Duty-hour regulations are not likely to disappear, even if some negative consequences were to be identified. Before we see any increase in the duty-hour limits, as has occurred in Europe, or before harsher penalties for noncompliance are enacted, more evidence-based information is needed to optimize the design of such measures and to study all their ramifications on medical education, quality of care, cost, availability of care, and physician workforce.

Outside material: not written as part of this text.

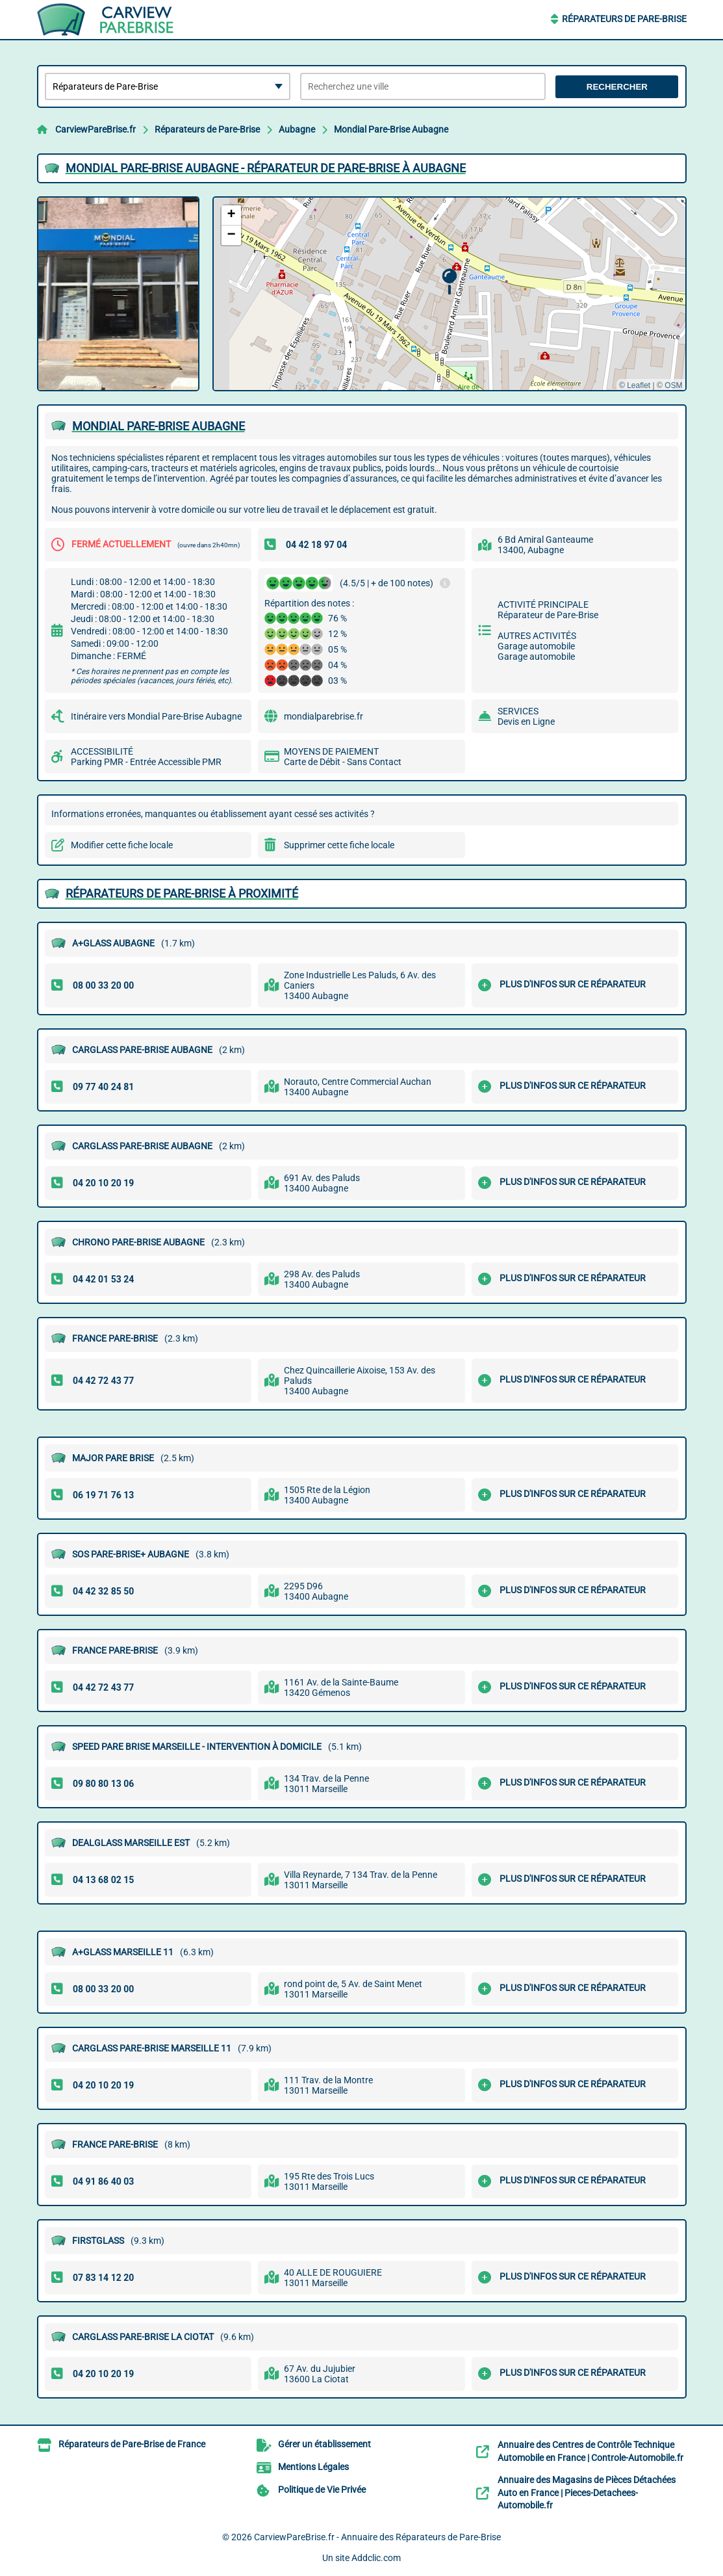  What do you see at coordinates (339, 845) in the screenshot?
I see `Supprimer cette fiche locale` at bounding box center [339, 845].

The ACGME is embarking on a series of pilot studies designed to gather more information about these issues. Whether temporary waivers of regulations are necessary for ensuring accurate information and results remains to be determined. All residency program directors are called upon to provide an honest report on compliance with the regulations to remove any doubt that it is confounding the results. Another productive area for study is to define the best use and function of healthcare teams. We are now impelled to find ways to optimize societal, patient, resident, and faculty experiences within the confines of these regulations.

References

  1. French HW. In overhaul of hospital rules, New York slashes interns' hours. The New York Times. July 3, 1989.
  2. Philibert I. Frequently-Asked Questions about the ACGME Common Duty Hour Standards (Updated April 2007). Available at www.acgme.org/acWebsite/dutyHours/dh_faqs.pdf. Accessed November 14, 2007.
  3. Landrigan CP, Barger LK, Cade BE, et al. Interns' compliance with accreditation council for graduate medical education workhour limits. JAMA. 2006;296:1063-1070.
  4. Landrigan CP, Rothschild JM, Cronin JW, et al. Effect of reducing interns' work hours on serious medical errors in intensive care units. N Engl J Med. 2004;351:1838-1848.
  5. Lockley SW, Cronin JW, Evans EE, et al. Effect of reducing interns' weekly work hours on sleep and attentional failures. N Engl J Med. 2004;351:1829-1837.
  6. Philibert I. Sleep loss and performance in residents and nonphysicians: a meta-analytic examination. Sleep. 2005;28:1392-1402.
  7. Lee CJ. Federal regulation of hospital resident work hours: enforcement with real teeth. J Health Care Law & Policy. 2006;9:162-216.
  8. Harrison R, Allen E. Teaching internal medicine residents in the new era: inpatient attending with duty-hour regulations. J Gen Intern Med. 2006;21:447-452.
  9. Reed DA, Levine RB, Miller RG, et al. Effect of residency dutyhour limits: views of key clinical faculty. Arch Intern Med. 2007;167:1487-1492.
  10. Klingensmith ME, Winslow ER, Hamilton BH, Hall BL. Impact of resident duty-hour reform on faculty clinical productivity. Curr Surg. 2006;63:74-79.
  11. Meltzer DO, Arora VM. Evaluating resident duty hour reforms: more work to do. JAMA. 2007;298:1055-1057.
  12. Volpp KG, Rosen AK, Rosenbaum PR, et al. Mortality among hospitalized Medicare beneficiaries in the first 2 years following ACGME resident duty hour reform. JAMA. 2007;298:975-983.
  13. Volpp KG, Rosen AK, Rosenbaum PR, et al. Mortality among patients in VA hospitals in the first 2 years following ACGME resident duty hour reform. JAMA. 2007;298:984-992.